A considerable negative element is found which doubts the utility of moral instruction. Members of this group maintain that it cannot be shown that the moral condition of the people in countries where religious and moral instruction is given is any higher than in the United States. They say that it cannot be shown that the graduates of church and private schools, where more or less formal moral instruction is given, are superior to those of the public schools, where virtually no or very informal instruction is found. They maintain that it is only through the personal influence of the teacher that good results are obtained and that all efforts should be directed toward the preparation of the teachers. They seem to overlook, however, the fact that the teacher is an outgrowth of the boy or girl, and that to get effective teachers a system of moral instruction for the children is necessary, as the pupil of to-day is the teacher of to-morrow. In spite of this negative attitude on the part of some the outlook at present is that courses of study for morals and character building will have a great growth in the future. See Ethics; and related topics on Education.

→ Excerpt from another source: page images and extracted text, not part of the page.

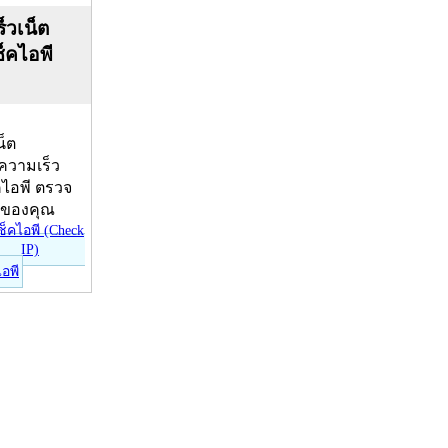
็วเน็ต
ช็คไอพี
น็ต
บความเร็ว
คไอพี ตรวจ
ีของคุณ
ไอพี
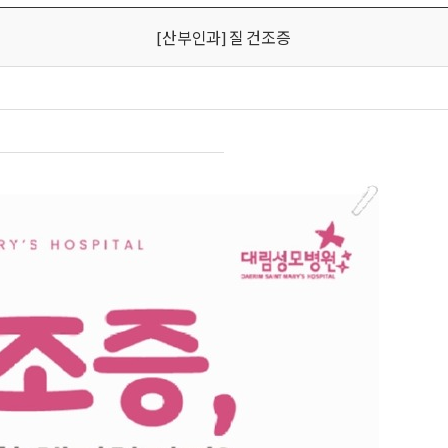
[산부인과] 질 건조증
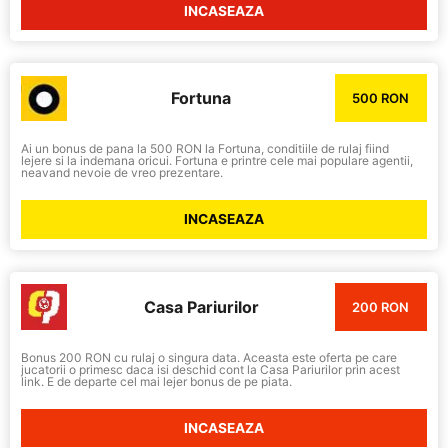
INCASEAZA
Fortuna
500 RON
Ai un bonus de pana la 500 RON la Fortuna, conditiile de rulaj fiind
lejere si la indemana oricui. Fortuna e printre cele mai populare agentii,
neavand nevoie de vreo prezentare.
INCASEAZA
Casa Pariurilor
200 RON
Bonus 200 RON cu rulaj o singura data. Aceasta este oferta pe care
jucatorii o primesc daca isi deschid cont la Casa Pariurilor prin acest
link. E de departe cel mai lejer bonus de pe piata.
INCASEAZA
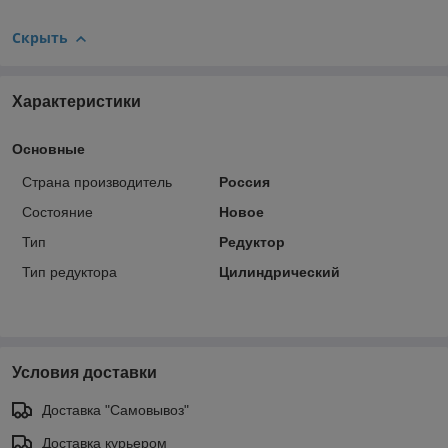
Скрыть
Характеристики
Основные
Страна производитель
Россия
Состояние
Новое
Тип
Редуктор
Тип редуктора
Цилиндрический
Условия доставки
Доставка "Самовывоз"
Доставка курьером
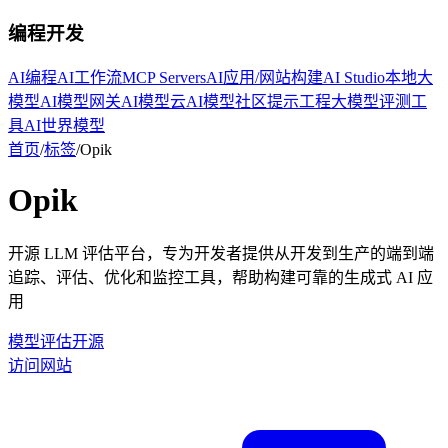
编程开发
AI编程
AI工作流
MCP Servers
AI应用/网站构建
AI Studio
本地大
模型
AI模型网关
AI模型云
AI模型社区
提示工程
大模型评测工
具
AI世界模型
首页
/
标签
/
Opik
Opik
开源 LLM 评估平台，专为开发者提供从开发到生产的端到端
追踪、评估、优化和监控工具，帮助构建可靠的生成式 AI 应
用
模型评估
开源
访问网站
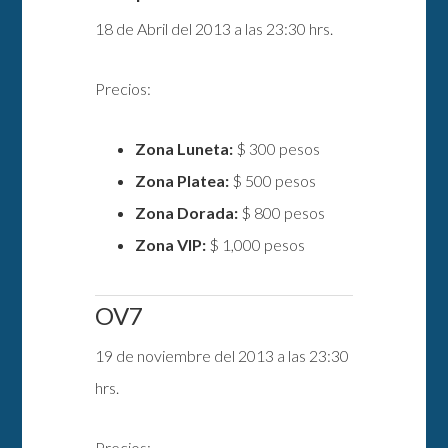
18 de Abril del 2013 a las 23:30 hrs.
Precios:
Zona Luneta:
$ 300 pesos
Zona Platea:
$ 500 pesos
Zona Dorada:
$ 800 pesos
Zona VIP:
$ 1,000 pesos
OV7
19 de noviembre del 2013 a las 23:30
hrs.
Precios:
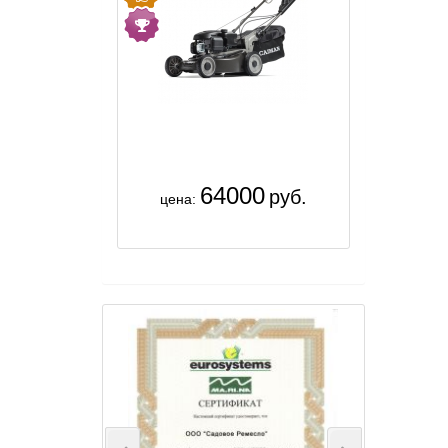
64000
руб.
цена:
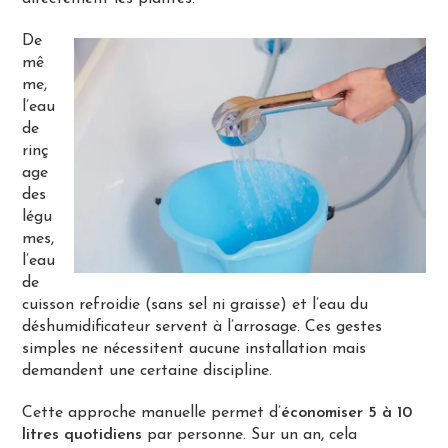
De
mê
me,
l’eau
de
rinç
age
des
légu
mes,
l’eau
de
cuisson refroidie (sans sel ni graisse) et l’eau du
déshumidificateur servent à l’arrosage. Ces gestes
simples ne nécessitent aucune installation mais
demandent une certaine discipline.
Cette approche manuelle permet d’
économiser 5 à 10
litres quotidiens
par personne. Sur un an, cela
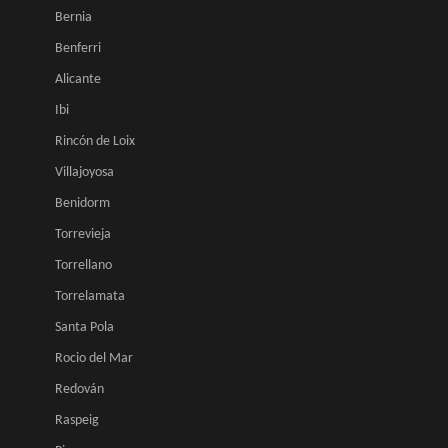
Bernia
Benferri
Alicante
Ibi
Rincón de Loix
Villajoyosa
Benidorm
Torrevieja
Torrellano
Torrelamata
Santa Pola
Rocio del Mar
Redován
Raspeig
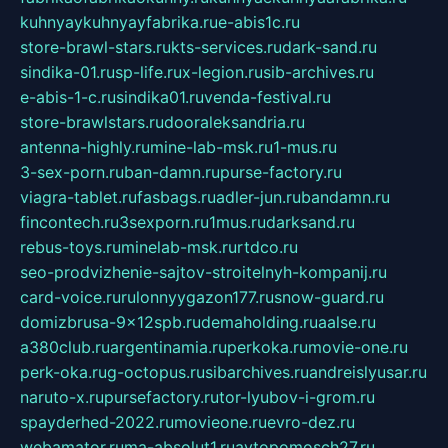
kuhnyaykuhnyayfabrika.ru
e-abis1c.ru
store-brawl-stars.ru
kts-services.ru
dark-sand.ru
sindika-01.ru
sp-life.ru
x-legion.ru
sib-archives.ru
e-abis-1-c.ru
sindika01.ru
venda-festival.ru
store-brawlstars.ru
dooraleksandria.ru
antenna-highly.ru
mine-lab-msk.ru
1-mus.ru
3-sex-porn.ru
ban-damn.ru
purse-factory.ru
viagra-tablet.ru
fasbags.ru
adler-jun.ru
bandamn.ru
fincontech.ru
3sexporn.ru
1mus.ru
darksand.ru
rebus-toys.ru
minelab-msk.ru
rtdco.ru
seo-prodvizhenie-sajtov-stroitelnyh-kompanij.ru
card-voice.ru
rulonnyygazon177.ru
snow-guard.ru
domizbrusa-9x12spb.ru
demaholding.ru
aalse.ru
a380club.ru
argentinamia.ru
perkoka.ru
movie-one.ru
perk-oka.ru
g-octopus.ru
sibarchives.ru
andreislyusar.ru
naruto-x.ru
pursefactory.ru
tor-lyubov-i-grom.ru
spayderhed-2022.ru
movieone.ru
evro-dez.ru
webamator.ru
ma-absolut1.ru
avtopomosch27.ru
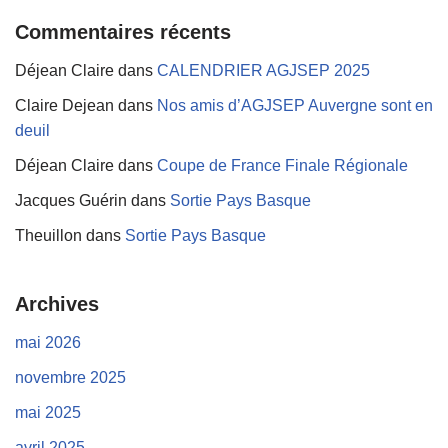
Commentaires récents
Déjean Claire
dans
CALENDRIER AGJSEP 2025
Claire Dejean
dans
Nos amis d’AGJSEP Auvergne sont en
deuil
Déjean Claire
dans
Coupe de France Finale Régionale
Jacques Guérin
dans
Sortie Pays Basque
Theuillon
dans
Sortie Pays Basque
Archives
mai 2026
novembre 2025
mai 2025
avril 2025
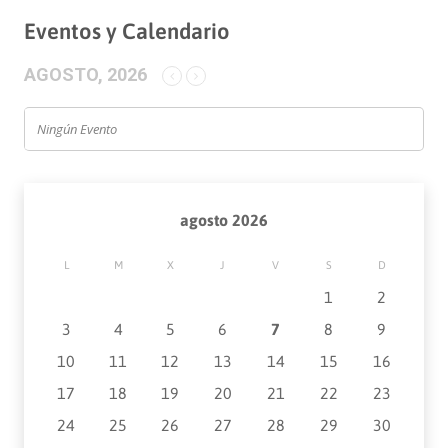
Eventos y Calendario
AGOSTO, 2026
Ningún Evento
agosto 2026
L
M
X
J
V
S
D
1
2
3
4
5
6
7
8
9
10
11
12
13
14
15
16
17
18
19
20
21
22
23
24
25
26
27
28
29
30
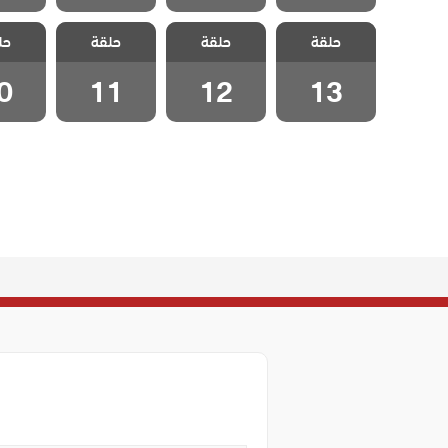
مسلسل هذا
مسلسل هذا
مسلسل هذا
مسلسل
حلقة
العالم لا يسعني
حلقة
العالم لا يسعني
حلقة
العالم لا يسعني
حل
العالم 
الحلقة 13
الحلقة 12
الحلقة 11
الحلقة
0
11
12
13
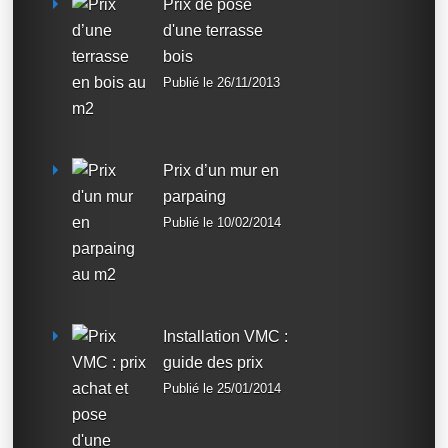
Prix de pose
d'une terrasse
bois
Publié le 26/11/2013
Prix d’un mur en
parpaing
Publié le 10/02/2014
Installation VMC :
guide des prix
Publié le 25/01/2014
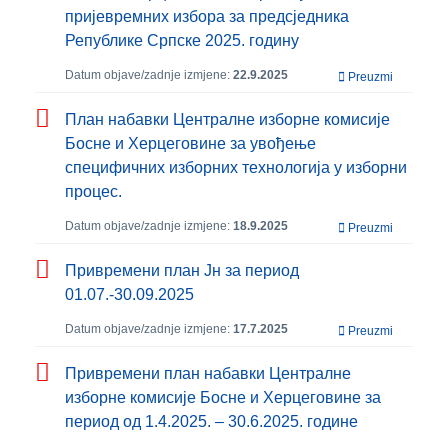
пријевремних избора за предсједника
Републике Српске 2025. годину
Datum objave/zadnje izmjene:
22.9.2025
Preuzmi
План набавки Централне изборне комисије
Босне и Херцеговине за увођење
специфичних изборних технологија у изборни
процес.
Datum objave/zadnje izmjene:
18.9.2025
Preuzmi
Привремени план Јн за период
01.07.-30.09.2025
Datum objave/zadnje izmjene:
17.7.2025
Preuzmi
Приврeмeни план набавки Цeнтралнe
изборнe комисијe Боснe и Хeрцeговинe за
пeриод од 1.4.2025. – 30.6.2025. годинe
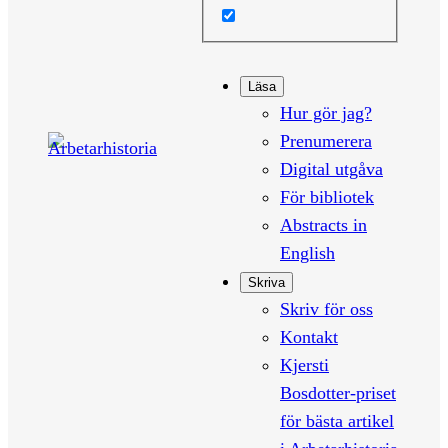
Läsa
Hur gör jag?
Prenumerera
Digital utgåva
För bibliotek
Abstracts in
English
Skriva
Skriv för oss
Kontakt
Kjersti
Bosdotter-priset
för bästa artikel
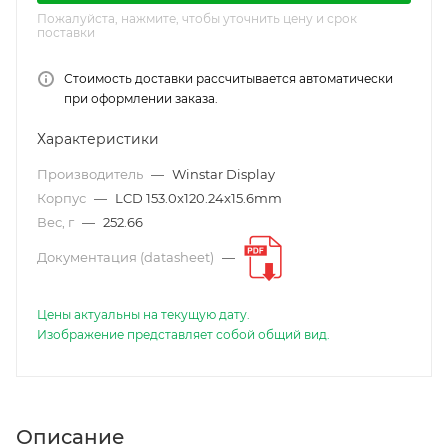
Пожалуйста, нажмите, чтобы уточнить цену и срок
поставки
Стоимость доставки рассчитывается автоматически
при оформлении заказа.
Характеристики
Производитель
—
Winstar Display
Корпус
—
LCD 153.0x120.24x15.6mm
Вес, г
—
252.66
Документация (datasheet)
—
Цены актуальны на текущую дату.
Изображение представляет собой общий вид.
Описание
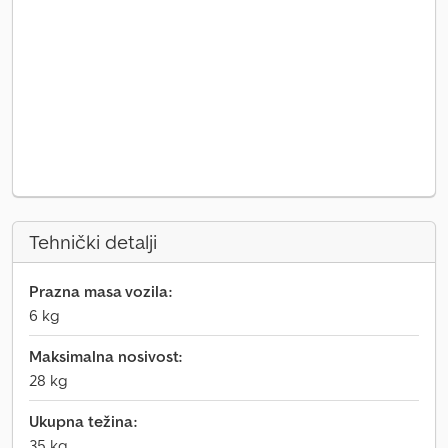
Tehnički detalji
Prazna masa vozila:
6 kg
Maksimalna nosivost:
28 kg
Ukupna težina:
35 kg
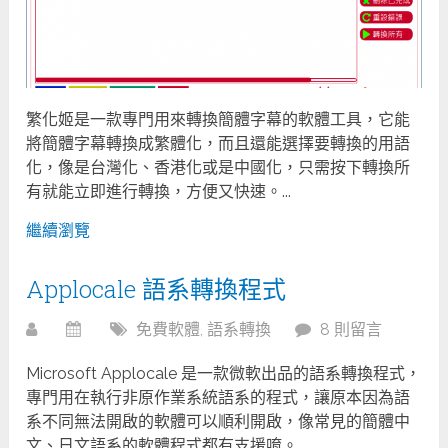
繁化姬是一款專門用來轉換簡體字幕的軟體工具，它能
將簡體字幕轉換成繁體化，而且還能選擇要轉換的用語
化，像是台灣化、香港化或是中國化，只需按下轉換所
有就能立即進行轉換，方便又快速。...
繼續瀏覽
Applocale 語系轉換程式
免費軟體
,
語系轉換
8 則留言
Microsoft Applocale 是一款微軟出品的語系轉換程式，
專門用在執行非原作業系統語系的程式，讓原本因為語
系不同無法開啟的軟體可以順利開啟，像常見的簡體中
文、日文語系的軟體程式都有支援唷。...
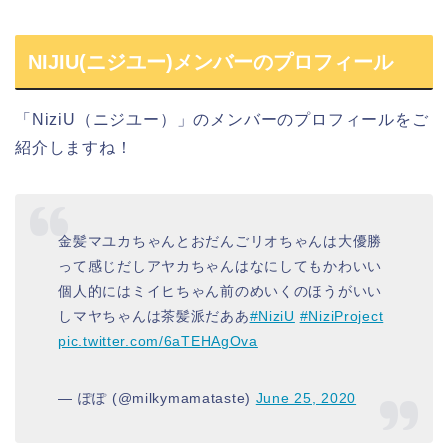
NIJIU(ニジユー)メンバーのプロフィール
「
NiziU（ニジユー）
」の
メンバーのプロフィールを
ご
紹介しますね！
金髪マユカちゃんとおだんごリオちゃんは大優勝
って感じだしアヤカちゃんはなにしてもかわいい
個人的にはミイヒちゃん前のめいくのほうがいい
しマヤちゃんは茶髪派だああ
#NiziU
#NiziProject
pic.twitter.com/6aTEHAgOva
— ぽぽ (@milkymamataste)
June 25, 2020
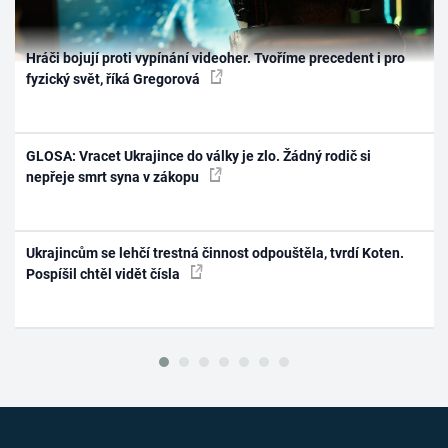
Hráči bojují proti vypínání videoher. Tvoříme precedent i pro
fyzický svět, říká Gregorová
GLOSA: Vracet Ukrajince do války je zlo. Žádný rodič si
nepřeje smrt syna v zákopu
Ukrajincům se lehčí trestná činnost odpouštěla, tvrdí Koten.
Pospíšil chtěl vidět čísla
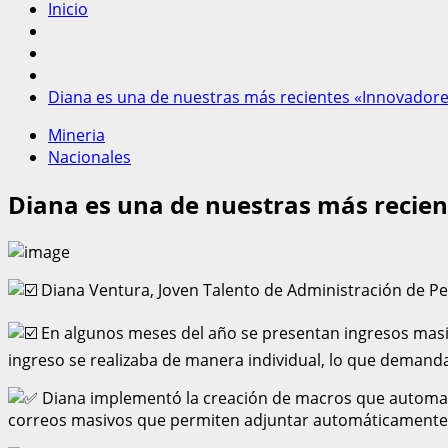
Inicio
Diana es una de nuestras más recientes «Innovador
Mineria
Nacionales
Diana es una de nuestras más recie
Diana Ventura, Joven Talento de Administración de Per
En algunos meses del año se presentan ingresos masi
ingreso se realizaba de manera individual, lo que demand
Diana implementó la creación de macros que automati
correos masivos que permiten adjuntar automáticamente l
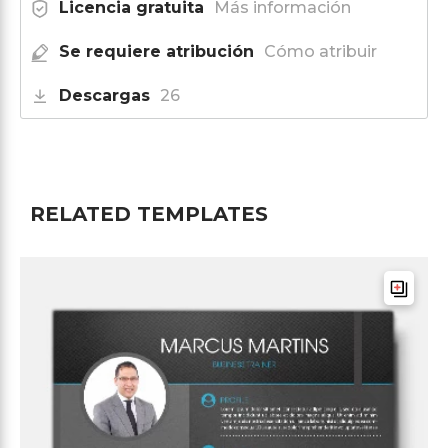
Licencia gratuita
Más información
Se requiere atribución
Cómo atribuir
Descargas
26
RELATED TEMPLATES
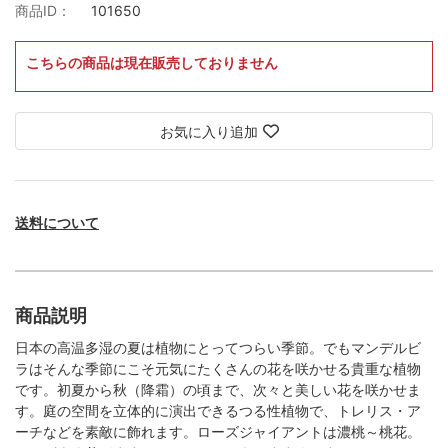
商品ID：
101650
こちらの商品は現在販売しておりません
お気に入り追加
送料について
商品説明
日本の高温多湿の夏は植物にとってつらい季節。でもマンデルビ
ラはそんな季節にこそ元気にたくさんの花を咲かせる貴重な植物
です。初夏から秋（降霜）の頃まで、次々と美しい花を咲かせま
す。庭の空間を立体的に演出できるつる性植物で、トレリス・ア
ーチなどを素敵に飾れます。ローズジャイアントは濃桃～桃花。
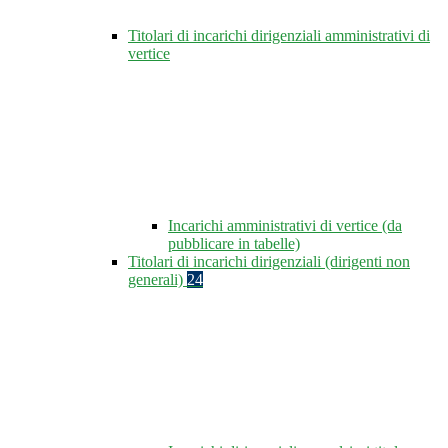
Titolari di incarichi dirigenziali amministrativi di
vertice
Incarichi amministrativi di vertice (da
pubblicare in tabelle)
Titolari di incarichi dirigenziali (dirigenti non
generali)
24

Bibliography. — Griggs, E. H., ‘Moral Education’ (pp. 297-341); Martin, E. G., ‘Moral Training of the School Child’; Rugh, C. E., and others, ‘Moral Training in the Public Schools’; Sadler, M. E., ‘Moral Instruction and Training in Schools in Great Britain and Ireland’ (Vol. I, pp. 480-489); and ‘Schools of Other Countries’ (Vol. II, pp. 351-369); National Education Association, indexes to volumes of Proceedings; Religious Education Association, Index to all publications to 1909 — see under Schools, Morals, etc., and particularly Vol. III, pp. 137-146; South Dakota Education Association, ‘List of Books Useful in Class Work.’